**What is being asked**
Lines to restate from the data below: from the one containing "Verbeterd wooncomfort." to the one containing "Buitengevelisolatie zorgt voor", both included. Give them again exactly, and only them.

[Collected data]
········

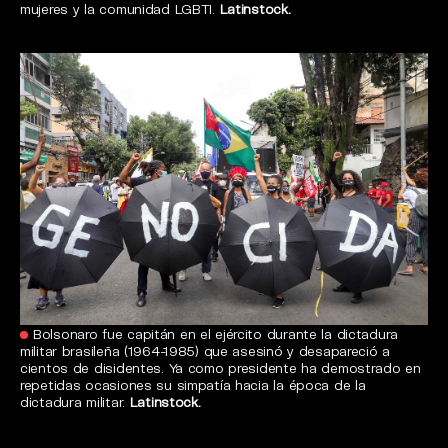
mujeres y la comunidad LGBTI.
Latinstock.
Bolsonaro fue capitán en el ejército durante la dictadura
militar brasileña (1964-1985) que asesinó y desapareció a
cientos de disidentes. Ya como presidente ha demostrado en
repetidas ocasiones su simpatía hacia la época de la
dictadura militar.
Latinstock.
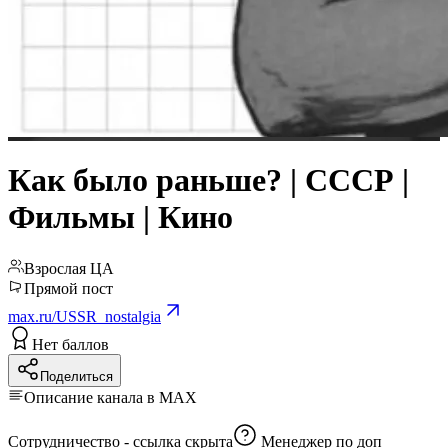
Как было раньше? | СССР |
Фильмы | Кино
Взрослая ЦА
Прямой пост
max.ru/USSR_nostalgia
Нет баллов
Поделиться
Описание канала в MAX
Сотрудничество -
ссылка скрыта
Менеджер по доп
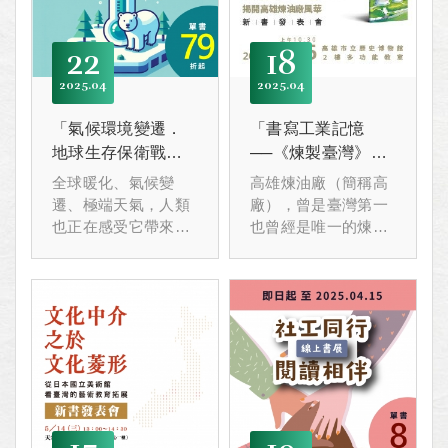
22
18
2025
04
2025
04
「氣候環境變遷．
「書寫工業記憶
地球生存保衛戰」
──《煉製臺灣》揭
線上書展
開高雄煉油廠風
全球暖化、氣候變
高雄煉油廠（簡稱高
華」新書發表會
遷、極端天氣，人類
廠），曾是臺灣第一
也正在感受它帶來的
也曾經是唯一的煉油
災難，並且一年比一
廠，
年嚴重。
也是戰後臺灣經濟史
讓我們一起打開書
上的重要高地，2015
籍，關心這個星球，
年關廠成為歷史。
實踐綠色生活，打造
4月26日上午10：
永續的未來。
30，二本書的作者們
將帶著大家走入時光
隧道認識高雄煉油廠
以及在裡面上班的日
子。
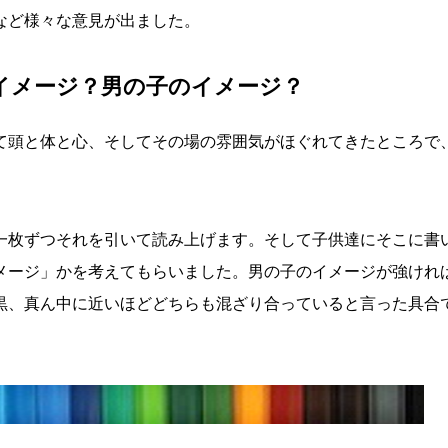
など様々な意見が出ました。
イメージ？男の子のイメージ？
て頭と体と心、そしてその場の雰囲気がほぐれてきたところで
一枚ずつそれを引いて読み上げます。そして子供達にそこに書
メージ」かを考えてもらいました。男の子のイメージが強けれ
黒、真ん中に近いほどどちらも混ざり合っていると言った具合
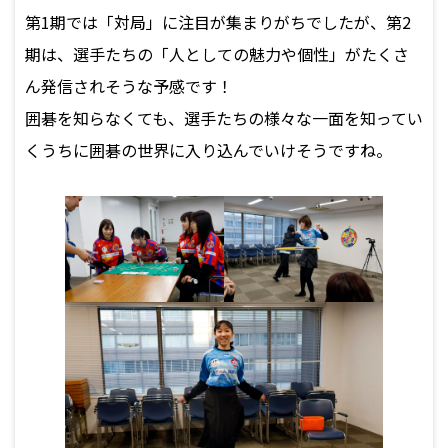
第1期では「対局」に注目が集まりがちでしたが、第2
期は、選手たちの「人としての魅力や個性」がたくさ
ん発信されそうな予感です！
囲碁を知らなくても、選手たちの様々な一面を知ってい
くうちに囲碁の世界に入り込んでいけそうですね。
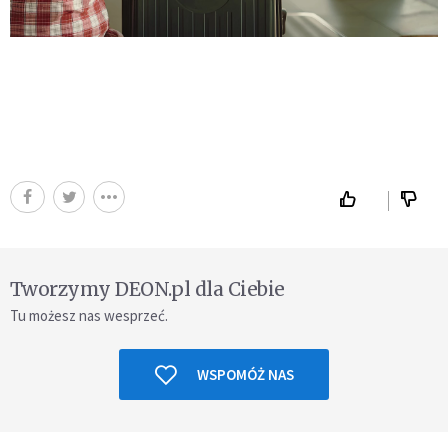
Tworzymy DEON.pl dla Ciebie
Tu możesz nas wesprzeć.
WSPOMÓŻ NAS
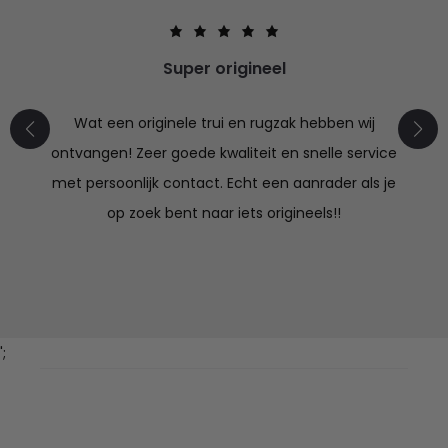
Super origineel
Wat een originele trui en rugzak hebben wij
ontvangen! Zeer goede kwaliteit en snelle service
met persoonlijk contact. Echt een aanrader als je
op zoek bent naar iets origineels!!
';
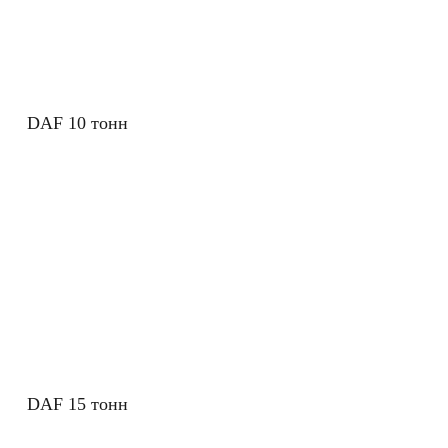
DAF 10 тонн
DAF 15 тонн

········

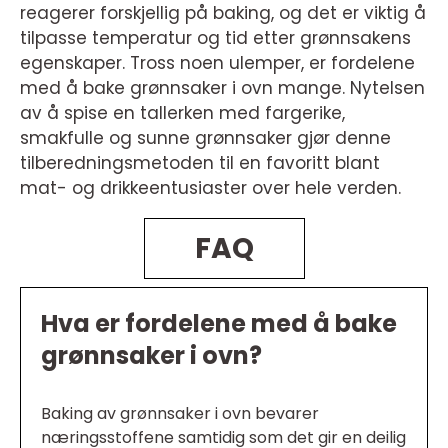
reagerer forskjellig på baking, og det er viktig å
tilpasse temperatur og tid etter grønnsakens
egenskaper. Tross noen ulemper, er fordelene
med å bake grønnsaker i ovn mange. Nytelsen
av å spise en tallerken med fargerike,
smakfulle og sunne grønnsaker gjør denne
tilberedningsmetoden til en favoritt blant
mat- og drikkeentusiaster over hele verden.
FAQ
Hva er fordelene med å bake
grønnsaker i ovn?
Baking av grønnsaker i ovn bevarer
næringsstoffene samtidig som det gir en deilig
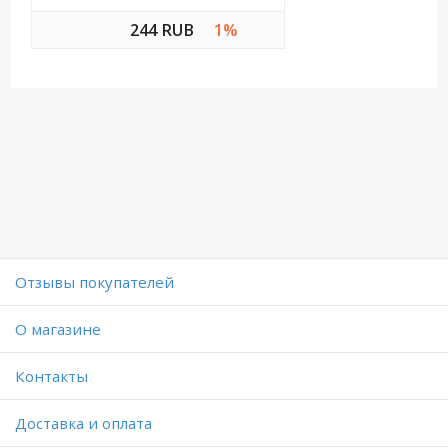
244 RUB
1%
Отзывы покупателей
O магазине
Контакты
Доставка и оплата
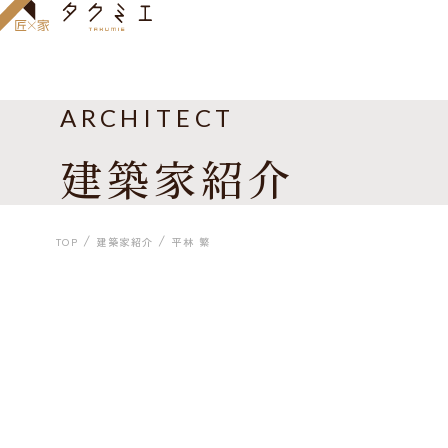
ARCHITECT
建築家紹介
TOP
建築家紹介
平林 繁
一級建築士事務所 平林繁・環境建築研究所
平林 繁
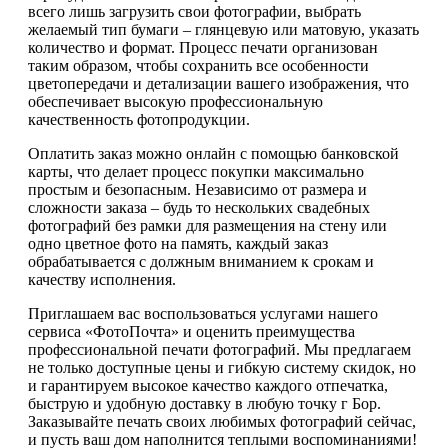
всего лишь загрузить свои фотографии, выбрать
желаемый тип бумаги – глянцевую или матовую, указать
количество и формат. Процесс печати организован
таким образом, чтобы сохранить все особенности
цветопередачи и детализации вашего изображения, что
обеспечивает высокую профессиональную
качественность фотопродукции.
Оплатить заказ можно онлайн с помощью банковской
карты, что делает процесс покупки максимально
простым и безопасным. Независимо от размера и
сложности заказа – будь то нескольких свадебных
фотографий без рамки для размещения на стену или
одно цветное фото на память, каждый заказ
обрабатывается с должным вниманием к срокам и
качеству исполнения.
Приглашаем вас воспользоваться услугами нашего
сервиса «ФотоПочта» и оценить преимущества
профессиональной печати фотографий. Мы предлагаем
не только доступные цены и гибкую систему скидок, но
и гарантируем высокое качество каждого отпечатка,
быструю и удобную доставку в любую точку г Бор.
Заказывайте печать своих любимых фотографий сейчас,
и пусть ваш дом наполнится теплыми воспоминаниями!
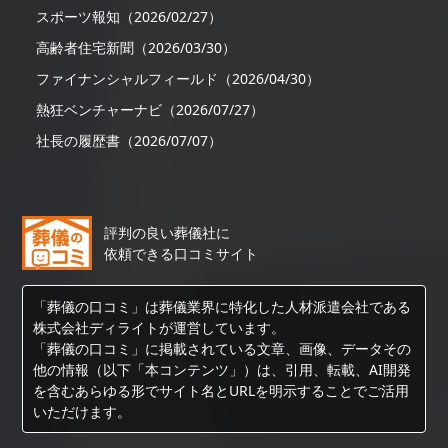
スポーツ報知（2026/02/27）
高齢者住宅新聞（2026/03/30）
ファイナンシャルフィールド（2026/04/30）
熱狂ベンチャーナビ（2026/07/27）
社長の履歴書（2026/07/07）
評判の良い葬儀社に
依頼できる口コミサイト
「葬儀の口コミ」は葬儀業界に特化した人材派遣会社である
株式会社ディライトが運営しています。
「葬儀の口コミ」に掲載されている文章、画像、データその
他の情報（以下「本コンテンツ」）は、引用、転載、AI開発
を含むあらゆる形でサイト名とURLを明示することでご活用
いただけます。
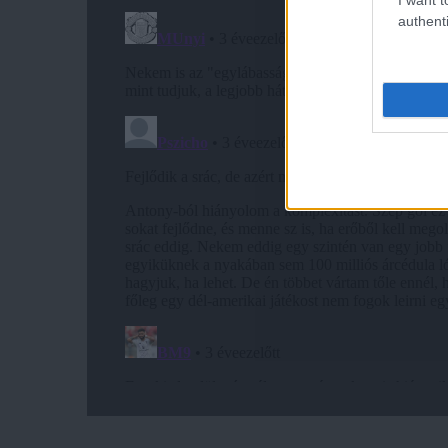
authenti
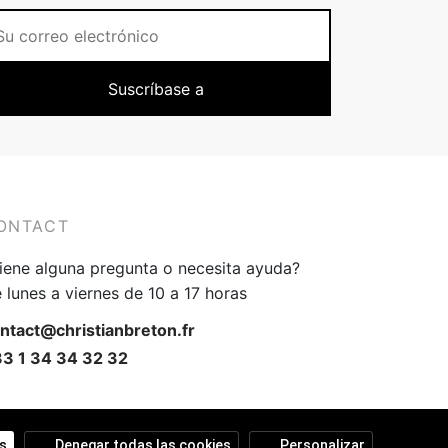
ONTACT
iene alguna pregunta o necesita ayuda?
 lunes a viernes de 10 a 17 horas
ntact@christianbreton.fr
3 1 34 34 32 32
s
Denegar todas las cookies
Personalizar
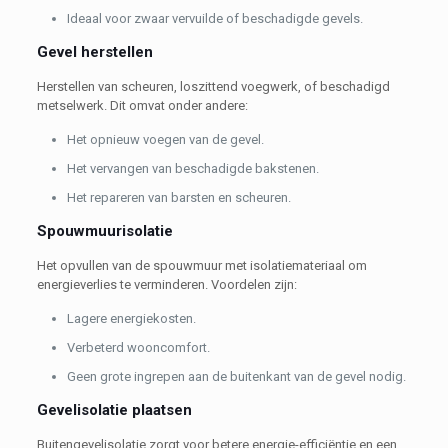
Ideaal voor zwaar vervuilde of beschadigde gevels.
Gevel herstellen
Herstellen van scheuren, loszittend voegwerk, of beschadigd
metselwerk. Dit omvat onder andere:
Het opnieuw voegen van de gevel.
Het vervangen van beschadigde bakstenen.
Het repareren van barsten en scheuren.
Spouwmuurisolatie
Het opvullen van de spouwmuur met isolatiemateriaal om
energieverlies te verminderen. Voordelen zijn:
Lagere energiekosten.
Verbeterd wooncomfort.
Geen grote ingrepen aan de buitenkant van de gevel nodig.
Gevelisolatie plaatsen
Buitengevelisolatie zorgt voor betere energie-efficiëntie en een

········

**Written answer**
Verbeterd wooncomfort.
Geen grote ingrepen aan de buitenkant van de gevel nodig.
Gevelisolatie plaatsen
Buitengevelisolatie zorgt voor betere energie-efficiëntie en een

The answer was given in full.